Your goal => A single number is the answer: how many lines of the data hold "this"?

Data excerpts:
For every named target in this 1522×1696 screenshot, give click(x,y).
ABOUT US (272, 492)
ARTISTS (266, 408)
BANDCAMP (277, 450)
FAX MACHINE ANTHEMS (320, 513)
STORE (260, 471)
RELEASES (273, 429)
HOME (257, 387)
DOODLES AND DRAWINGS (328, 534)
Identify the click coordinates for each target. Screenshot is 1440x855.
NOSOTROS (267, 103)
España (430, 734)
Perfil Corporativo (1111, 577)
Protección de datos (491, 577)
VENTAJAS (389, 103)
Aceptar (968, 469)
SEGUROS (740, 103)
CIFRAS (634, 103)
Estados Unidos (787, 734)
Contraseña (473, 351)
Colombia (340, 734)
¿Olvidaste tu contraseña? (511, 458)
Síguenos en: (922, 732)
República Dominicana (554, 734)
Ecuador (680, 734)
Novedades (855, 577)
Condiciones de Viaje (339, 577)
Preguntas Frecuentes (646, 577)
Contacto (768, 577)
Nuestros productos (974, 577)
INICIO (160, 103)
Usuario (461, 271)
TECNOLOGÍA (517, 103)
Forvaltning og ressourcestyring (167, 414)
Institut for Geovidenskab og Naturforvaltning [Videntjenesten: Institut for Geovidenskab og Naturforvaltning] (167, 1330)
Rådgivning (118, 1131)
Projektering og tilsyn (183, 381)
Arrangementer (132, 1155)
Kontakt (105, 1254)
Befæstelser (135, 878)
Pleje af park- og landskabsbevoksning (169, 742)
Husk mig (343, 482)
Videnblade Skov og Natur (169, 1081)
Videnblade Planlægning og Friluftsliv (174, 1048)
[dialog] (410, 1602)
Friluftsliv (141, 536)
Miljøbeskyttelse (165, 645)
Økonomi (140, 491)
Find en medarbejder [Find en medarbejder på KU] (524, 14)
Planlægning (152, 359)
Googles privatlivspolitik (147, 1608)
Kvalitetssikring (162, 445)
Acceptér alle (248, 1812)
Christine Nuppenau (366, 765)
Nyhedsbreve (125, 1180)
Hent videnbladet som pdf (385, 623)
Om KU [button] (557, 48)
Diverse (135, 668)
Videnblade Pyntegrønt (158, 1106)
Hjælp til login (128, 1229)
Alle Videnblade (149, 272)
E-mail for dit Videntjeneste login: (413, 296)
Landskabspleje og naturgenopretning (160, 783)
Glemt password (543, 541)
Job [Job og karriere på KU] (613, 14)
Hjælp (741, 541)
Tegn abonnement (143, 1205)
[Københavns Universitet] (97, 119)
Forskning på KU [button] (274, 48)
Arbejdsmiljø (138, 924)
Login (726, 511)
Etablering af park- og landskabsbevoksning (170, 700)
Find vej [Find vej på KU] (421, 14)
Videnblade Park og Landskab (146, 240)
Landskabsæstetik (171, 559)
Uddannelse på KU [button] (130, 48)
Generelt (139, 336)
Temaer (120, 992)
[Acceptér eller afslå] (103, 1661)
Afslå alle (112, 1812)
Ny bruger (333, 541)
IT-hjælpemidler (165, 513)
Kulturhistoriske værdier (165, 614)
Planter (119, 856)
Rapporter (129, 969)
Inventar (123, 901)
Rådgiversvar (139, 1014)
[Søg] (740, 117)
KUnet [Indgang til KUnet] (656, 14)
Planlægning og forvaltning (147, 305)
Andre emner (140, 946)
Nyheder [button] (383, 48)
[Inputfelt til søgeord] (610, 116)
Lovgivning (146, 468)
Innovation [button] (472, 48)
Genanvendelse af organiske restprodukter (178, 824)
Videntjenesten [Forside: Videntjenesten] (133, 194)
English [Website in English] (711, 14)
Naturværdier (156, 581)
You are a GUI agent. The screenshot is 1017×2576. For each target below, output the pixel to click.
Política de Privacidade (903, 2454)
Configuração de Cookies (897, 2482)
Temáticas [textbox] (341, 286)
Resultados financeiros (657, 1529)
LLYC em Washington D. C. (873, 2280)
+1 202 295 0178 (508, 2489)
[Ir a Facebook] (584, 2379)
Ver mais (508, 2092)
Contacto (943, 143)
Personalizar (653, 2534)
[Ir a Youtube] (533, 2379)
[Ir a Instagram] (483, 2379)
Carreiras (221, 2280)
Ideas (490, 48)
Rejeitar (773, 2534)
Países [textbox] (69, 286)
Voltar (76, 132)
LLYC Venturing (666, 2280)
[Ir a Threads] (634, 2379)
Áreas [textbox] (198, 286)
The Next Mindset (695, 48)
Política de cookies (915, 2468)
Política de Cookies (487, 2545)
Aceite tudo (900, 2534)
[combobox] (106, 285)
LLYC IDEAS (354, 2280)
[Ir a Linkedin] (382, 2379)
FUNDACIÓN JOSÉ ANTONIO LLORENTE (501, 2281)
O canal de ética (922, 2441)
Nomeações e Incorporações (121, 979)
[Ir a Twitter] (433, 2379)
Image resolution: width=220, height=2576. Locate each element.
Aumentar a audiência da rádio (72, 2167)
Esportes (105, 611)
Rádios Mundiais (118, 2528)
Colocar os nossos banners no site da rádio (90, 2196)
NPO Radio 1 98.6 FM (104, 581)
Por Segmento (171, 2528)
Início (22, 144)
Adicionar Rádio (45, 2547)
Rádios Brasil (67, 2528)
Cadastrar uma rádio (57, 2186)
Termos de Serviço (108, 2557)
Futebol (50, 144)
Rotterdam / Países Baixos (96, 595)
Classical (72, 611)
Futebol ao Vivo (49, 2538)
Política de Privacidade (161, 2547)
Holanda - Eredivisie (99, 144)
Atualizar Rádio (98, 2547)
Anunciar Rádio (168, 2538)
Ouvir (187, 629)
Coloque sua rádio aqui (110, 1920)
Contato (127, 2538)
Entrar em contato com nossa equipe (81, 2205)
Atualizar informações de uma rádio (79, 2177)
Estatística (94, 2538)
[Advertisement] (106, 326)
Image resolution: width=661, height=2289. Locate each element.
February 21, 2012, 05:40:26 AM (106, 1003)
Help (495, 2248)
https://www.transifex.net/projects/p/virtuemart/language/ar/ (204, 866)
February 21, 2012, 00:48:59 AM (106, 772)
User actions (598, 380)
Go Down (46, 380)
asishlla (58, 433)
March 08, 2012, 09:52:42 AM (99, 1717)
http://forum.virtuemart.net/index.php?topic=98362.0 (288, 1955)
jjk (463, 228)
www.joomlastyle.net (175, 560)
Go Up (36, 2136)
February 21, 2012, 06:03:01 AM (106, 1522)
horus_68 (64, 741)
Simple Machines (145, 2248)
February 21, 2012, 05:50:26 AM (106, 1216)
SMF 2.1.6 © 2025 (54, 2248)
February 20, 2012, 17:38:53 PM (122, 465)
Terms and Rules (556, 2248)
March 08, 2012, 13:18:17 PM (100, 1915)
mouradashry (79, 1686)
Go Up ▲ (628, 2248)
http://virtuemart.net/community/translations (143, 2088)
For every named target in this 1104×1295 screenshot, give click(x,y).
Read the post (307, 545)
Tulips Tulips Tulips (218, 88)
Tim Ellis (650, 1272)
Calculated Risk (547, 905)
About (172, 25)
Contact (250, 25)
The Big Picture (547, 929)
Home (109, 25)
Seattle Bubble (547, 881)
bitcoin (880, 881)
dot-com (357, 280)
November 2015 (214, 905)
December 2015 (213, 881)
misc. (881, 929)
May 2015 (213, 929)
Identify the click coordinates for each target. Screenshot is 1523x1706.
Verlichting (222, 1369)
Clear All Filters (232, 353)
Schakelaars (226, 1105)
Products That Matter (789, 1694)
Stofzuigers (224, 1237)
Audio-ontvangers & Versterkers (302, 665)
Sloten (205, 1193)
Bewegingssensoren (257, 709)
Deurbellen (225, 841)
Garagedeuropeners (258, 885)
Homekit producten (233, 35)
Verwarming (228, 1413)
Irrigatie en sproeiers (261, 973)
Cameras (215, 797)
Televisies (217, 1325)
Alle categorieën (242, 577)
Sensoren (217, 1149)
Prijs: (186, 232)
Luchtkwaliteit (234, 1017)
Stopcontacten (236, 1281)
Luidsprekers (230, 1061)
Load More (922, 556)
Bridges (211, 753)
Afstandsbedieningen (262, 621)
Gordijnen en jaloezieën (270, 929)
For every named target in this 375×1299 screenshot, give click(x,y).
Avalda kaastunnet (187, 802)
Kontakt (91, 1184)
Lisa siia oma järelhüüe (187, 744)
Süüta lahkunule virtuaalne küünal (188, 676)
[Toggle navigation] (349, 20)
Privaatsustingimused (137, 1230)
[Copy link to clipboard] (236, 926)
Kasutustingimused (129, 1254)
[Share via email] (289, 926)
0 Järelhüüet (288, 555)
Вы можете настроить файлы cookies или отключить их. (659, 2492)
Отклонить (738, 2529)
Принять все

Response box => 3